Tüm Türkiye halkına geçmiş olsun. Türkiye’de Elazığ'ın Sivrice ilçesinde 6,8 büyüklüğünde meydana gelen deprem felaketinde hayatını kaybedenlere Allah’tan rahmet, yaralılara acil şifalar diliyorum.
Yeryüzünde her yıl binlerce deprem olduğu tahmin ediliyor. Bunların büyük bir bölümü insanlar tarafından fark edilmeyecek kadar hafif şiddette olur. Bu tür depremler ancak sismometre (depremölçer) denilen duyarlı aygıtlar tarafından saptanabilir. Saptanan veriler Richter ölçeğinde değerlendirilir. Richter ölçeğine göre; deprem sarsıntıları 1 ile 10 arasında değerlendirilir. Richter ölçeğinin rakamsal değeri küçük görünse de etkileri büyük olmaktadır.
1 ile 3 arası insanlar tarafından pek hissedilmezken, 4 ve daha büyük depremler insanlar tarafından kolayca hissedile bilinmektedir. Elazığ’da meydana gelen 6,8 büyüklüğündeki depremi anlayabilmemiz için Richter ölçeğindeki açıklamasına bakmalıyız. Richter ölçeğine göre 6,8 büyüklüğündeki bir deprem;
• Korku ve paniğe neden olur.
• Hareket vaziyetindeki araba içinde hissedilebilir.
• Kötü inşa edilmiş binalarda büyük hasarlar meydana gelir.
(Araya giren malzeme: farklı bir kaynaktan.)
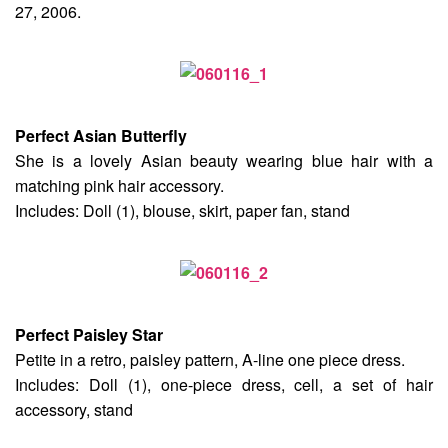
27, 2006.
Perfect Asian Butterfly
She is a lovely Asian beauty wearing blue hair with a
matching pink hair accessory.
Includes: Doll (1), blouse, skirt, paper fan, stand
Perfect Paisley Star
Petite in a retro, paisley pattern, A-line one piece dress.
Includes: Doll (1), one-piece dress, cell, a set of hair
accessory, stand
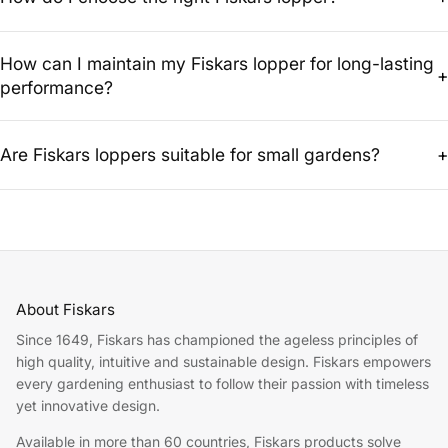
reach for higher or deeper branches without the need for a ladder.
Choose a Fiskars lopper based on the type of pruning you do most
How can I maintain my Fiskars lopper for long-lasting
often. Bypass loppers are best for live branches, while anvil loppers
+
handle dry or hard wood more easily. Adjustable and telescopic
performance?
options are ideal if you need extra reach.
Wipe the blades clean after each use and apply a little oil to prevent
rust. Check that the pivot bolt stays tight and sharpen the blades
Are Fiskars loppers suitable for small gardens?
+
when they start to feel dull.
Yes, Fiskars loppers are perfect for both large and small gardens.
Their lightweight design makes them easy to handle, even in
compact outdoor spaces, while still offering the strength needed for
effective
pruning
.
About Fiskars
Since 1649, Fiskars has championed the ageless principles of
high quality, intuitive and sustainable design. Fiskars empowers
every gardening enthusiast to follow their passion with timeless
yet innovative design.
Available in more than 60 countries, Fiskars products solve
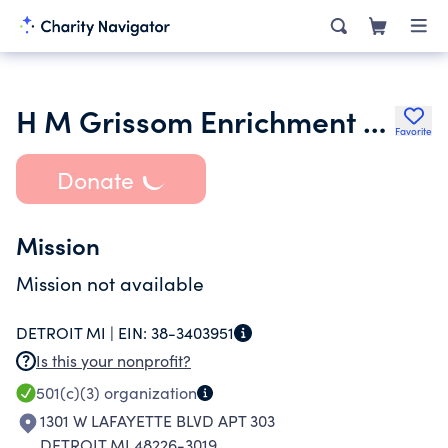
H M Grissom Enrichment and Development Foundation
Favorite
Donate
Mission
Mission not available
DETROIT MI |
EIN:
38-3403951
Is this your nonprofit?
501(c)(3)
organization
1301 W LAFAYETTE BLVD APT 303
DETROIT MI 48226-3019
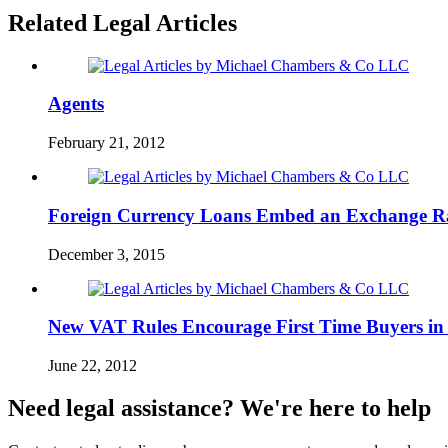
Related Legal Articles
Agents
February 21, 2012
Foreign Currency Loans Embed an Exchange R
December 3, 2015
New VAT Rules Encourage First Time Buyers in
June 22, 2012
Need legal assistance? We're here to help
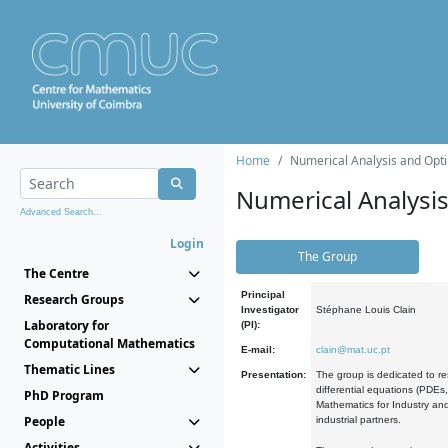
Home
Numerical Analysis and Opti
Numerical Analysi
Advanced Search...
Login
The Group
The Centre
Principal
Research Groups
Investigator
Stéphane Louis Clain
Laboratory for
(PI):
Computational Mathematics
E-mail:
clain@mat.uc.pt
Thematic Lines
Presentation:
The group is dedicated to re
differential equations (PDEs
PhD Program
Mathematics for Industry and
People
industrial partners.
Activities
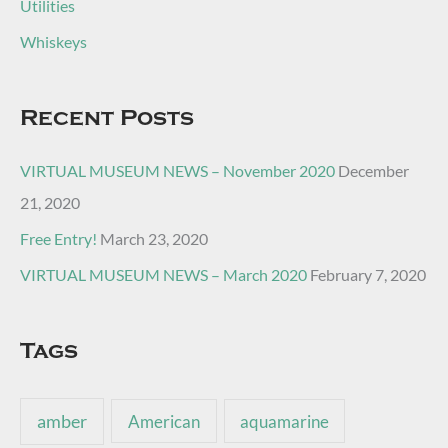
Utilities
Whiskeys
Recent Posts
VIRTUAL MUSEUM NEWS – November 2020
December
21, 2020
Free Entry!
March 23, 2020
VIRTUAL MUSEUM NEWS – March 2020
February 7, 2020
Tags
amber
American
aquamarine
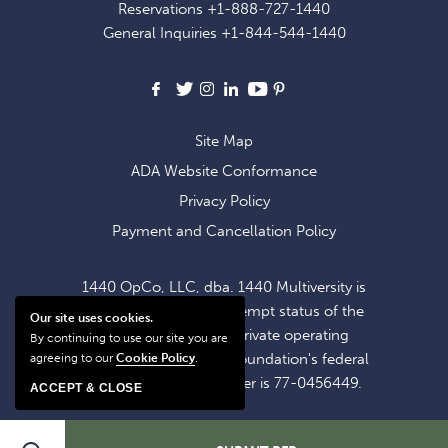
Reservations
+1-888-727-1440
OFFERS
General Inquiries
+1-844-544-1440
AND
NEWS
Facebook
X
Instagram
LinkedIn
Youtube
Pinterest
Site Map
ADA Website Conformance
Privacy Policy
Payment and Cancellation Policy
1440 OpCo, LLC, dba. 1440 Multiversity is
operating within the exempt status of the
Our site uses cookies.
1440 Foundation, a private operating
By continuing to use our site you are
foundation. The 1440 Foundation's federal
agreeing to our
Cookie Policy
.
tax identification number is 77-0456449.
ACCEPT & CLOSE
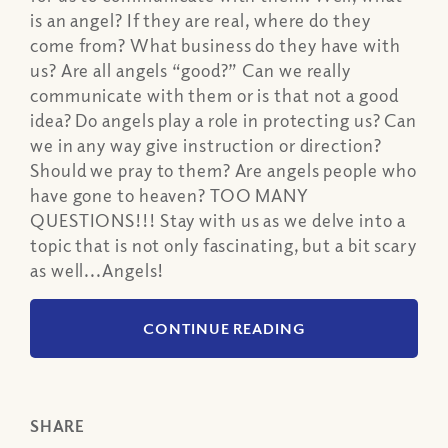
is an angel? If they are real, where do they
come from? What business do they have with
us? Are all angels “good?” Can we really
communicate with them or is that not a good
idea? Do angels play a role in protecting us? Can
we in any way give instruction or direction?
Should we pray to them? Are angels people who
have gone to heaven? TOO MANY
QUESTIONS!!! Stay with us as we delve into a
topic that is not only fascinating, but a bit scary
as well...Angels!
CONTINUE READING
SHARE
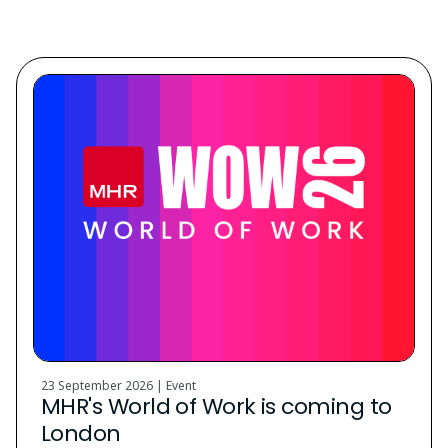
Discover. Learn. Grow.
23 September 2026 | Event
MHR's World of Work is coming to
London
• Duvarlarda çatlamalar olur.
• Merkez üssü ile 160 km içindeki binalarda hasarlar oluşur ve çökmeler meydana gelir.
• Yaralanmalar ve ölümler olur.
• Sahil kenarlarında tsunami olabilir.
Deprem, yer aldığı coğrafyada oluşturduğu yapısal yıkımın yanı sıra insanların yaşamlarını derinden sarsma ve ciddi psikolojik etkiler yaratma gücüne sahip bir doğa felaketidir. Deprem, kişinin yaşamını can, mal ve anlam boyutlarında tehdit eden önemli bir stres unsuru olduğundan, tepki olarak ciddi psikolojik, sosyal uyum ve performans sorunları yaratmaktadır.
Deprem sonrası yardım ve kurtarma çalışmaları büyük ölçüde yaşam kurtarma, canlıların rehabilitasyonu, bina ve alt yapı hizmetlerinin onarılmasına yöneliktir. Oysa deprem, fiziksel yıkım ve ölüme yol açmanın yanı sıra yaşamda kalanlar için ciddi psikolojik sorunlar yaratabilen bir doğal felaketidir. Deprem herkes için stres sayılan bir durumdur. Böyle bir durumda insanlar benzer duygu-düşünce ve davranış kalıplarında tepkiler verirler. Bu tepkiler depremin şiddetine, türüne, önceden hazırlıklı olup olunmamasına, olayın çıkış biçimine, bireyin kişilik yapısına bağlı tepkilerdir.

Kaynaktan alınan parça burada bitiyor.